_Task item_:
Keeping pictures out, repeat the lines of the listing below exactly, starting at its first line and finishing with the one that holds "Visit Website".

_Supplied material_:
* * * *
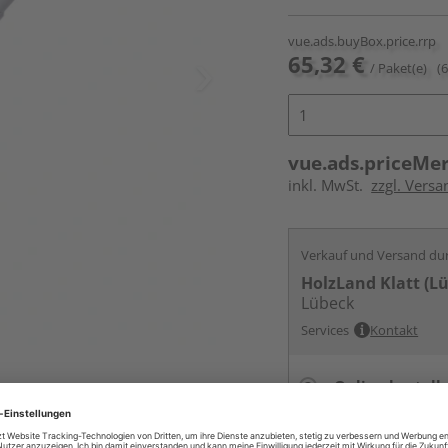
vue.ads.buyBox.price.rrp
65,32 €
/ Paket(e)
(
vue.ads.priceMe
inkl. MwSt.
zzgl. Versa
Verkauf und Versand du
HolzLand Klatt (L
Lübeck
Services
Kontakt
Online bestell
Auf Lager:
vue.ads.priceMerch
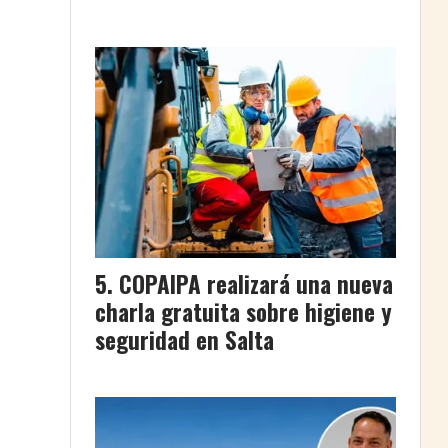
COPAIPA realizará una nueva
charla gratuita sobre higiene y
seguridad en Salta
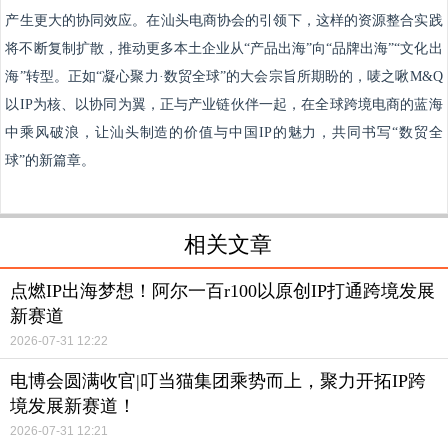
产生更大的协同效应。在汕头电商协会的引领下，这样的资源整合实践
将不断复制扩散，推动更多本土企业从“产品出海”向“品牌出海”“文化出
海”转型。正如“凝心聚力·数贸全球”的大会宗旨所期盼的，唛之啾M&Q
以IP为核、以协同为翼，正与产业链伙伴一起，在全球跨境电商的蓝海
中乘风破浪，让汕头制造的价值与中国IP的魅力，共同书写“数贸全
球”的新篇章。
相关文章
点燃IP出海梦想！阿尔一百r100以原创IP打通跨境发展
新赛道
2026-07-31 12:22
电博会圆满收官|叮当猫集团乘势而上，聚力开拓IP跨
境发展新赛道！
2026-07-31 12:21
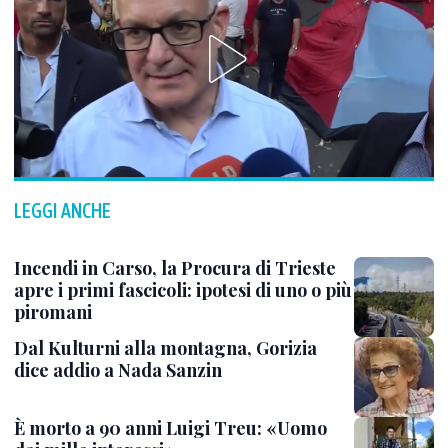
LEGGI ANCHE
Incendi in Carso, la Procura di Trieste
apre i primi fascicoli: ipotesi di uno o più
piromani
Dal Kulturni alla montagna, Gorizia
dice addio a Nada Sanzin
È morto a 90 anni Luigi Treu: «Uomo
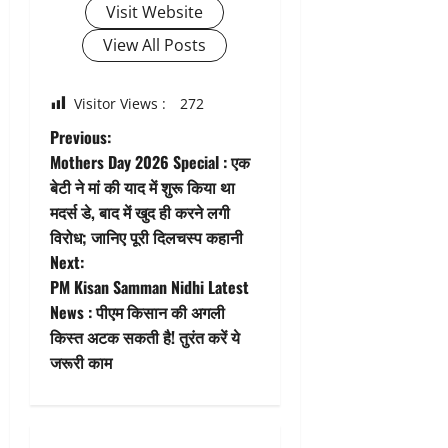
Visit Website
View All Posts
Visitor Views :
272
P
Previous:
Mothers Day 2026 Special : एक
o
बेटी ने मां की याद में शुरू किया था
मदर्स डे, बाद में खुद ही करने लगी
s
विरोध; जानिए पूरी दिलचस्प कहानी
t
Next:
PM Kisan Samman Nidhi Latest
n
News : पीएम किसान की अगली
किस्त अटक सकती है! तुरंत करें ये
a
जरूरी काम
v
i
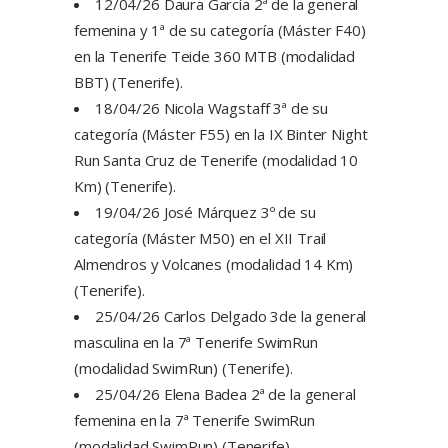
12/04/26 Daura García 2ª de la general
femenina y 1ª de su categoría (Máster F40)
en la Tenerife Teide 360 MTB (modalidad
BBT) (Tenerife).
18/04/26 Nicola Wagstaff 3ª de su
categoría (Máster F55) en la IX Binter Night
Run Santa Cruz de Tenerife (modalidad 10
Km) (Tenerife).
19/04/26 José Márquez 3º de su
categoría (Máster M50) en el XII Trail
Almendros y Volcanes (modalidad 14 Km)
(Tenerife).
25/04/26 Carlos Delgado 3de la general
masculina en la 7ª Tenerife SwimRun
(modalidad SwimRun) (Tenerife).
25/04/26 Elena Badea 2ª de la general
femenina en la 7ª Tenerife SwimRun
(modalidad SwimRun) (Tenerife).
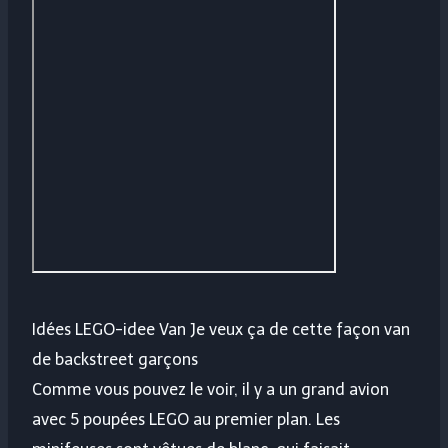
Idées LEGO-idee Van Je veux ça de cette façon van
de backstreet garçons
Comme vous pouvez le voir, il y a un grand avion
avec 5 poupées LEGO au premier plan. Les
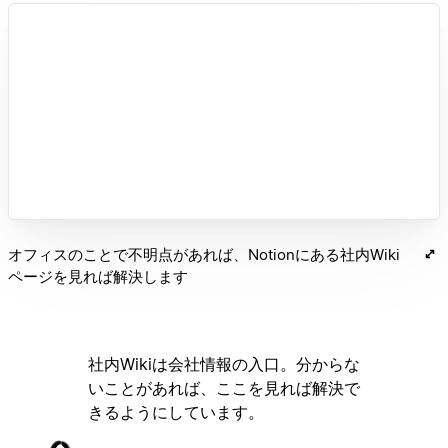
オフィスのことで不明点があれば、Notionにある社内Wiki
ページを見れば解決します
社内Wikiは会社情報の入口。分からな
いことがあれば、ここを見れば解決で
きるようにしています。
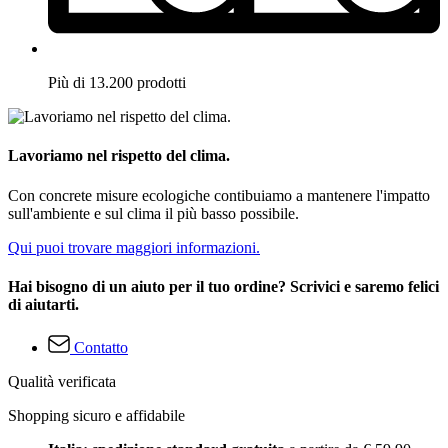
Più di 13.200 prodotti
Lavoriamo nel rispetto del clima.
Con concrete misure ecologiche contibuiamo a mantenere l'impatto
sull'ambiente e sul clima il più basso possibile.
Qui puoi trovare maggiori informazioni.
Hai bisogno di un aiuto per il tuo ordine? Scrivici e saremo felici
di aiutarti.
Contatto
Qualità verificata
Shopping sicuro e affidabile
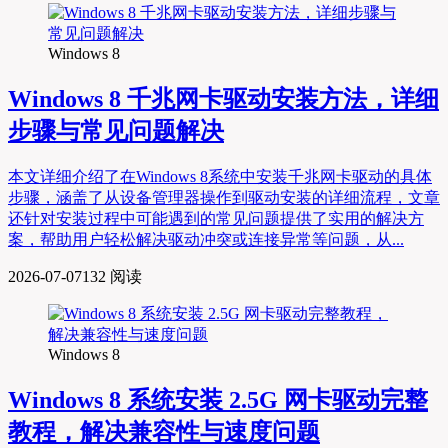
Windows 8
Windows 8 千兆网卡驱动安装方法，详细
步骤与常见问题解决
本文详细介绍了在Windows 8系统中安装千兆网卡驱动的具体
步骤，涵盖了从设备管理器操作到驱动安装的详细流程，文章
还针对安装过程中可能遇到的常见问题提供了实用的解决方
案，帮助用户轻松解决驱动冲突或连接异常等问题，从...
2026-07-07
132 阅读
Windows 8
Windows 8 系统安装 2.5G 网卡驱动完整
教程，解决兼容性与速度问题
* * * *
_Answer box_:
vue.ads.buyBox.price.rrp
65,32 €
/ Paket(e)
(
vue.ads.priceMe
inkl. MwSt.
zzgl. Versa
Verkauf und Versand du
HolzLand Klatt (L
Lübeck
Services
Kontakt
Online bestell
Auf Lager:
vue.ads.priceMerch
COPAIPA realizará una nueva
charla gratuita sobre higiene y
seguridad en Salta
产生更大的协同效应。在汕头电商协会的引领下，这样的资源整合实践
将不断复制扩散，推动更多本土企业从“产品出海”向“品牌出海”“文化出
海”转型。正如“凝心聚力·数贸全球”的大会宗旨所期盼的，唛之啾M&Q
以IP为核、以协同为翼，正与产业链伙伴一起，在全球跨境电商的蓝海
中乘风破浪，让汕头制造的价值与中国IP的魅力，共同书写“数贸全
球”的新篇章。
相关文章
点燃IP出海梦想！阿尔一百r100以原创IP打通跨境发展
新赛道
2026-07-31 12:22
电博会圆满收官|叮当猫集团乘势而上，聚力开拓IP跨
境发展新赛道！
2026-07-31 12:21
LEGGI ANCHE
Incendi in Carso, la Procura di Trieste
apre i primi fascicoli: ipotesi di uno o più
piromani
Dal Kulturni alla montagna, Gorizia
dice addio a Nada Sanzin
È morto a 90 anni Luigi Treu: «Uomo
Visit Website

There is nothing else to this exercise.